At Mr. Clayton’s hearing the following day, Senate Banking Committee Democrats pressed him on his seeming unfamiliarity with enforcement issues and questioned whether he would be able to hold Wall Street truly accountable.
In his opening statement, Senator Sherrod Brown said,
You’ve spent your career protecting some of the biggest names on Wall Street, and those relationships pose a host of conflicts for this position. I’m concerned that you may need to recuse yourself too often at a time when we need a strong, independent SEC chair on the frontline of enforcement, not watching from the sideline.
Senator Warren picked up the conflicts of interest baton from Senator Brown and ran with it, emphasizing the significant problem Mr. Clayton’s conflicts present for the agency’s capacity to function properly. She pointed out,
Under the President’s Executive Order for ethics the first two years of your tenure as SEC chairman you would have to recuse yourself from participating in any enforcement matter involving any former client of yours. Now, that’s about half of your term as chair. So based on your personal client disclosure then for half of your tenure as SEC chair you would not be allowed to vote to enforce the law against several big banks including Goldman Sachs, Deutsche Bank, Barclays, and UBS.
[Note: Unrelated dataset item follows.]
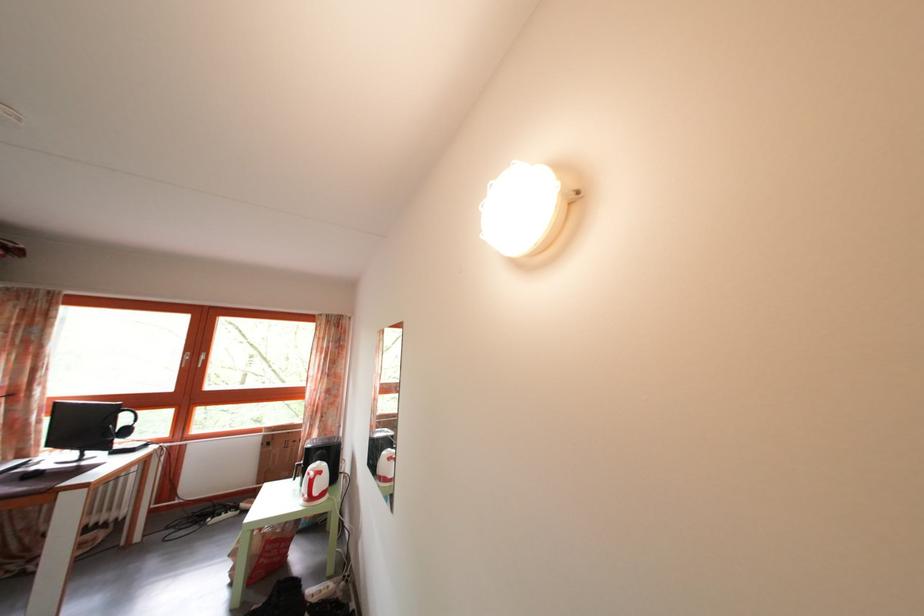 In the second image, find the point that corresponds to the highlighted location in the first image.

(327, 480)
Mr. Clayton confirmed that this was an accurate portrayal of his conflicts.
Senator Warren went on, “if President Trump wanted to make sure that the SEC would have a hard time in going after his Wall Street friends it seems to me you would be the perfect SEC chair.”
Mr. Clayton would also have to recuse himself from any enforcement case in which his former law firm, Sullivan and Cromwell, serves as the company’s representation. Senator Warren pointed out that any company worth its salt and looking to avoid a harsh judgement would simply hire Sullivan and Cromwell to represent the company in front of the agency. In this scenario, with Mr. Clayton recused, the Commission would likely split along party lines as it typically has in recent years on enforcement issues and the result would be a deadlock.
Throughout the hearing Mr. Clayton’s answers to Senators’ questions were lackluster and noncommittal. He showed a lack of familiarity with a number of issues, expressing a need to think about or learn more about them, including:
- Ending forced arbitration clauses;
- Whether the law needs to change to hold corporate executives strictly liable for criminal activity that occurs under their watch whether they have direct knowledge of it or not;
- Whether corporate political spending disclosure is material to investors; and
- Implementing the remaining provisions of Dodd Frank, the law passed to protect Americans from another financial crisis.
When asked directly by Senator Warren why he was a good fit for the job he stumbled over an answer, trying instead to refute the well-warranted characterization that the Commission’s Democratic and Republican members often disagree on the severity of enforcement determinations.
Considering the volume of his recusals and his lack of familiarity with critical issues within the SEC’s purview it would seem that Mr. Clayton is out of his league. Senators should reject President Trump’s attempt to fill the swamp with more Wall Street insiders and demand a head of the SEC who will commit to putting the interests of investors and Main Street Americans first.
Watch the full hearing online here. The Senate Banking Committee is expected to vote on Clayton’s nomination on Tuesday, April 4th, at 10am ET.